Başarılı olma, Amerikan rüyasını gerçekleştirme, bir seferde bol para kazanma ve bir televizyon röportajındaki o 15 dakikalık şöhret süresini uzatma hırsı… EllisonOswalt’ı iki çocuğu ve eşiyle,aynı yapıda bir ailenin hunharca katledildiği eve taşınmaya iten nedenler bunlar… O evin tavanarasında bulduğu süper 8 projektör ve üzerlerinde masum ifadeler yazan makaralar ise bir dizi toplu katliamın belgeleri olarak yazarı allak bullak ederken filmin gidişatını da belirliyor.

On yıl önce çok satan bir kitap yazmış olan ama o günden bu yana o başarıya bir daha ulaşamayan true crime / gerçek suç yazarı Ellison araştırma yapmak için suç mahallerinin yakınına taşınıp duruyor. Açıklarını yakaladığı polisler tarafından sevilmediği için güvenlikten çok tehdit altında yaşıyorlar. Karısı sıkıntı çekiyor, çocukları ise yeni çevreye, yeni okula uyum sağlayamıyor kolay kolay… Ama Ellison, röportajlarında “adalet” peşinde olduğunu söyleyip idealist imajı çizerken polislerin, savcıların yapamadığını yapıp kahraman olmak derdinde, muhtemelen para bile ikinci sırada onun için.Tavanarasındaki kutudan çıkan süper 8 katliam kayıtlarını bolca viskiyle hazmetmeye çalışırken bir yandan da mesleki açıdan piyango vurduğunu düşünmekten kendini alamıyor.

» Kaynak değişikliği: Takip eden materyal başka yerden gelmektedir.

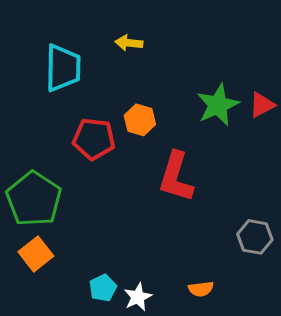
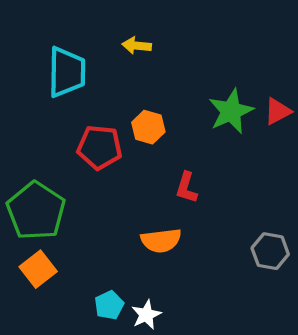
red L-shape: (176, 177) -> (186, 188), size x0.6
orange semicircle: (201, 289) -> (161, 241), moved, size x1.5

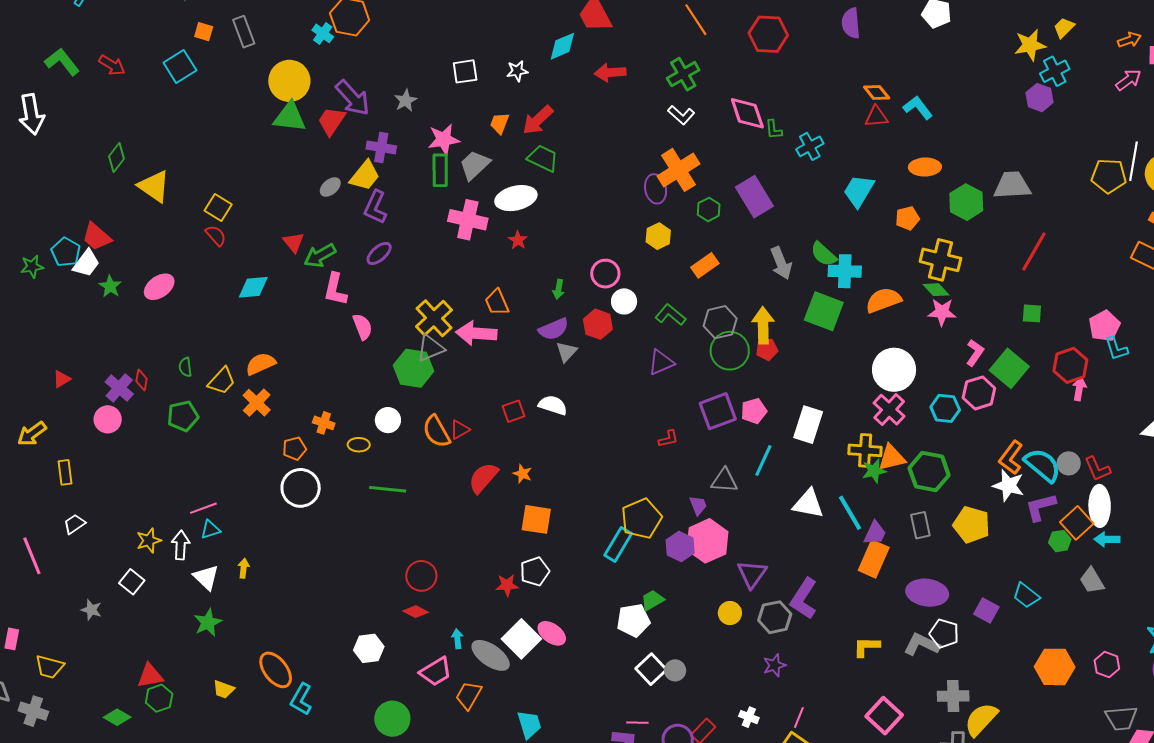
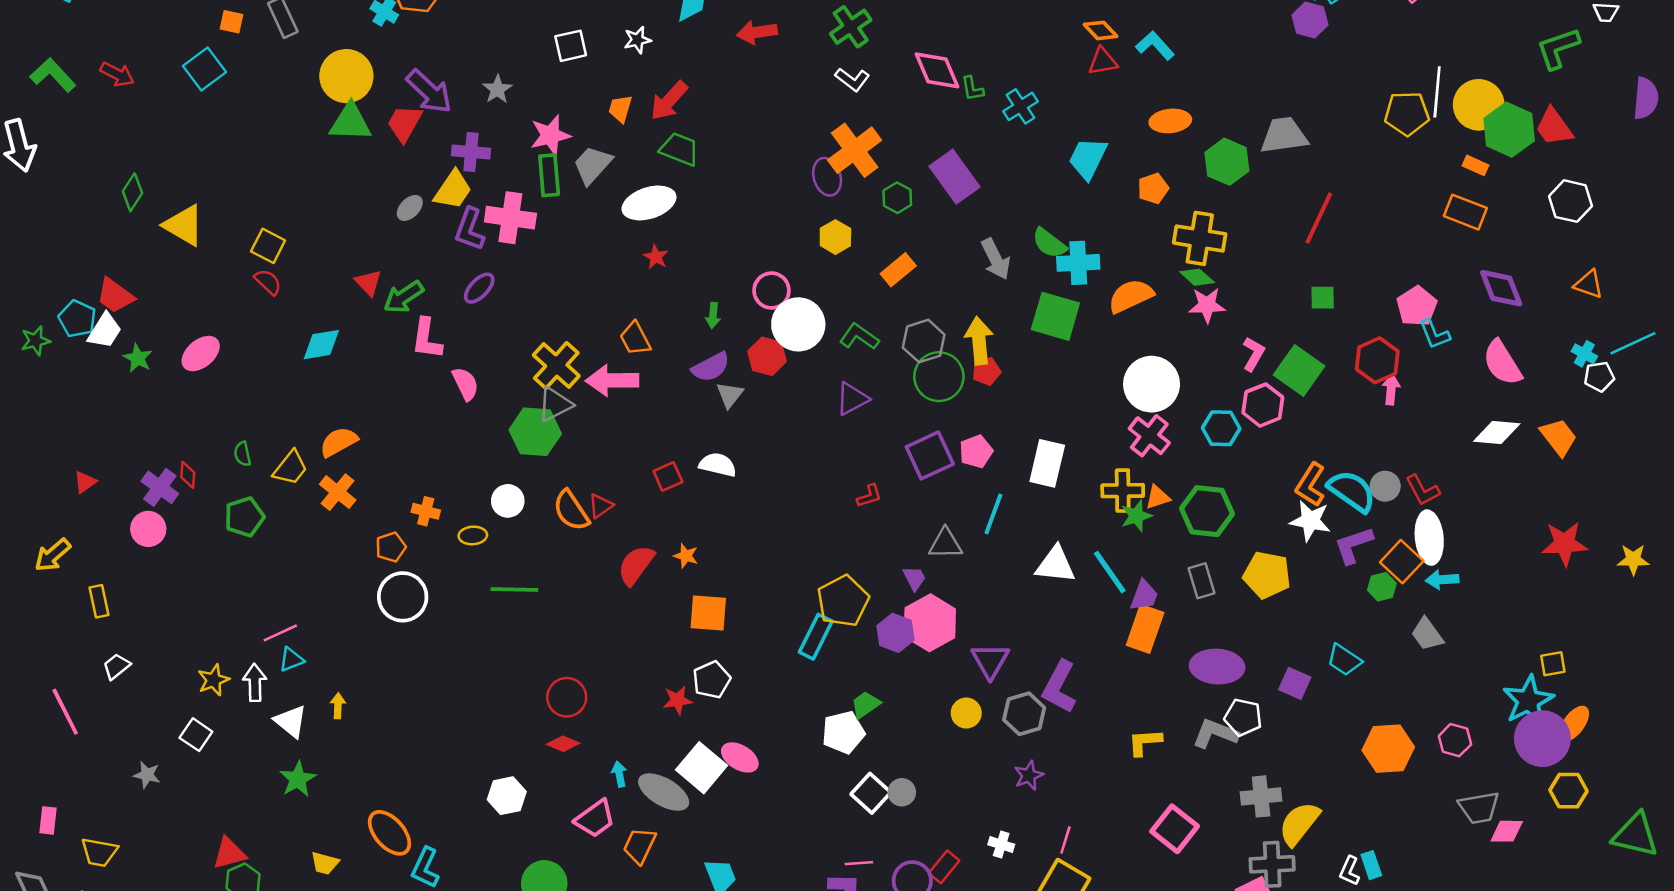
pink cross: (468, 220) -> (510, 218), moved
white circle: (624, 301) -> (798, 324), size x1.6
orange triangle: (892, 458) -> (1158, 497), size x0.7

Scott Derrickson’ın Robert Cargill ile birlikte yazıp yönettiği Sinister / Lanet’teki esas gerilim unsuru belki de böyle hırslı bir adamın geleneksel aile babası rolüyle çelişmesi ve gerekli sorumluluğu taşımaması. Dört kişilik bir ailenin bahçelerindeki ağaca asılarak öldürüldükleri 8mm filmi izleyerek başladığımız filmde, aynı eve yerleşen dört kişilik ailenin taşıdığı kurban potansiyelini biz izleyiciler biliyoruz ama Ellison’ın gözü gelecekteki olası başarısından başka bir şey görmüyor. Çocukları o eve taşındıkları için ne hale düşer okulda diye düşünmüyor. İçinde oturacakları evin seçiminde ev hanımı karısının fikrini almayacak kadar da maço. Özellikle ipotek ödemelerini aksatan finansal kriz de bir argüman olarak alt metne döşenmiş bu vesileyle…

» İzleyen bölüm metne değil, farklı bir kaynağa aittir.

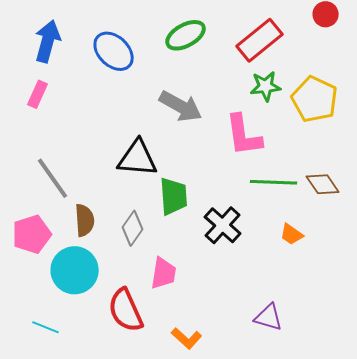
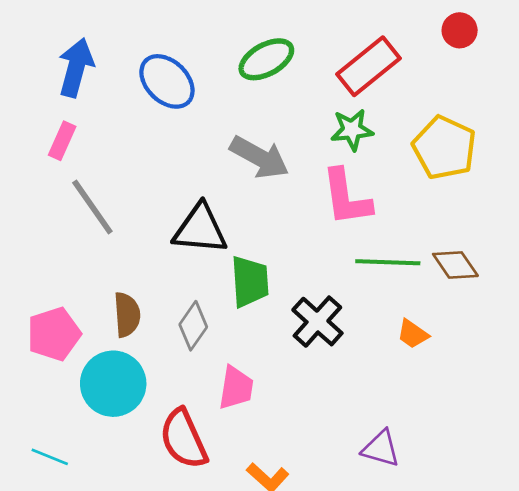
green star: (266, 86) -> (352, 130), moved
gray line: (53, 178) -> (92, 207), moved
cyan line: (46, 327) -> (50, 457), moved

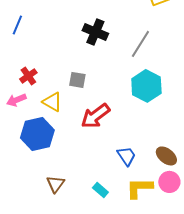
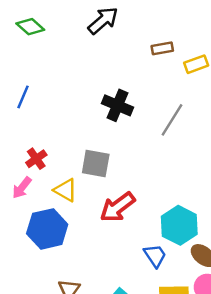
gray square: (77, 80) -> (96, 164), size x1.4
cyan hexagon: (146, 86) -> (179, 225), moved
pink arrow: (16, 100) -> (22, 188), turned -30

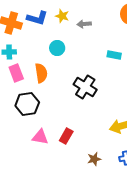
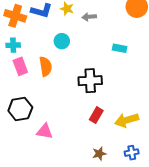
black cross: (85, 87) -> (90, 81), turned -35
black hexagon: (27, 104) -> (20, 109), moved
red rectangle: (66, 136) -> (96, 115), moved

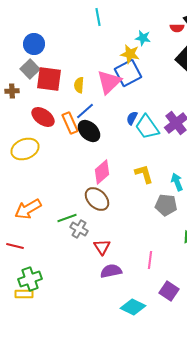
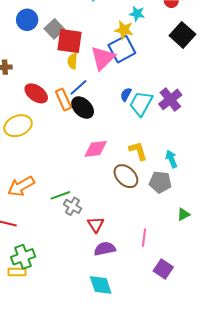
gray square: (30, 69) -> (54, 29), moved
red square: (49, 79) -> (69, 41), moved
cyan trapezoid: (147, 127) -> (141, 103), turned 64
pink diamond: (102, 172) -> (96, 149), turned 35
brown ellipse: (97, 199) -> (126, 176), moved
cyan diamond: (133, 307) -> (101, 285), moved, turned 45

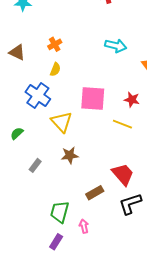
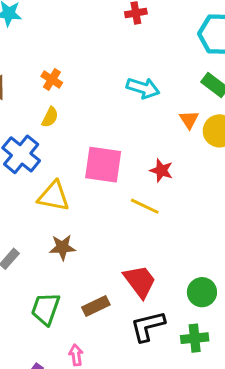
orange cross: (55, 44) -> (52, 80), turned -32
yellow triangle: (62, 122) -> (54, 196), turned -40
green trapezoid: (60, 212) -> (46, 309), moved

Filmin özgün adı Sinister sıfatı, feci ya da kötü bir şey olacağı hissini veren anlamına gelir. Tekinsiz, uğursuz diye çevirebiliriz Türkçeye. Perili / hayaletli evler öyledir, bu kez yazarımız da öyle! Yalnız mekandan değil onun tutumundan kaynaklanan bir tekinsizlik mevcut. Filmdeki durum bu… Bir de “halet-i ruhiye” var ki onu açıklayıp filmin az da olsa varolan tadını kaçıramam!

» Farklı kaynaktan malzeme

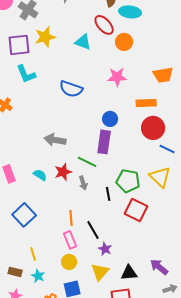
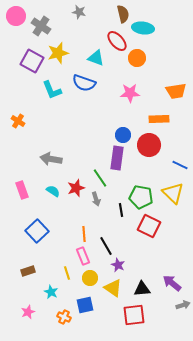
purple square: (19, 45) -> (32, 61), turned 35
cyan L-shape: (26, 74) -> (52, 90), moved
blue semicircle: (71, 89) -> (84, 83), moved
red circle: (153, 128) -> (149, 145), moved
gray arrow: (55, 140) -> (51, 159), moved
green line: (87, 162) -> (100, 178), turned 30
yellow line: (33, 254) -> (67, 273), moved
yellow circle: (69, 262) -> (90, 278), moved
brown rectangle: (15, 272) -> (28, 271), moved, turned -32
yellow triangle: (100, 272) -> (113, 288), turned -36

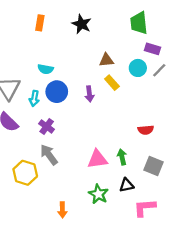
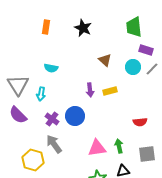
brown triangle: (106, 60) -> (105, 60), turned 48
yellow rectangle: (112, 83) -> (110, 91), moved, turned -64
blue circle: (57, 92) -> (75, 116), moved
gray square: (154, 166) -> (147, 154), turned -30

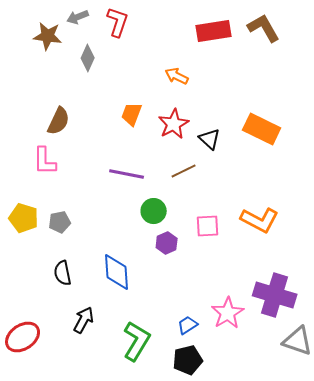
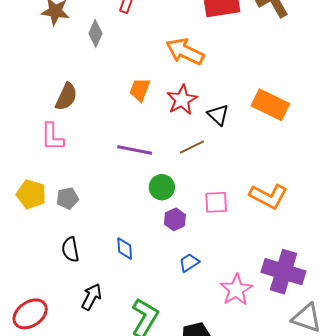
orange arrow: (177, 76) -> (185, 51), size x1.6
blue diamond: (117, 272) -> (125, 249), size x0.6
blue trapezoid: (188, 325) -> (189, 263), moved

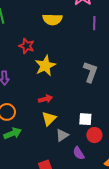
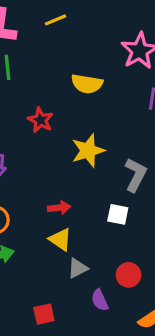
yellow star: (45, 66) -> (88, 151), moved
yellow triangle: (49, 119) -> (60, 239), turned -49
white square: (85, 119) -> (118, 214), moved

Filmde fizikötesi emareler belirmeye başladığında, materyalist bir tavırla para ve şöhret peşinde koşan yazarımız geceler boyu viski yardımıyla izlediği cinayetler yüzünden hayal mi gördüğünden emin olamıyor. Ama yönetmenin biz izleyicilere verdiği muzip bir ipucu sayesinde biz ondan bir adım öndeyiz. Ne olduğunu biliyoruz. Ondan daha fazla endişelenecek malzeme veriyor bize yönetmen. Zaten Ellison, en salak korku filmi kahramanları arasında ilk sıralarda yer alabilir. Elbette o kahramanların salaklığı korku türünün gereğidir ama Ellison basbayağı şuursuz! Ethan Hawke onun sersemlemiş, sarsılmış, güvensiz halini ustalıkla canlandırıyor.

Fakat bu filmin asıl başarısı ses efektleri ve müziği kullanım şekli. Onları çıkarsak Lanet’ten geriye fazla bir etki kalmazdı. Süper 8 filmlerin sesi yok, projektör ise oldukça gürültülü çalışır. Eğer yönetmen Ellison’ın izleme halini gerçekçi biçimde sunsa, bizi o gerdikçe geren müziği ve efektleri çıkarsa tır tırtır makine sesi eşliğinde karanlıktaki cinayetlere bakarak dehşete düşmezdik. Film de o tüyler ürpertici tonunu yitirirdi.

Yönetmen: Scott Derrickson / Senaryo: ScottDerrickson, Robert Cargill / Görüntü: Christopher Norr / Müzik: Christopher Young / Oyuncular: Ethan Hawke (Ellison Oswalt), Juliet Rylance (Tracy), Fred Dalton Thompson (Sheriff), James Ransone (Deputy), Michael Hall D’Addario (Trevor) and Clare Foley (Ashley).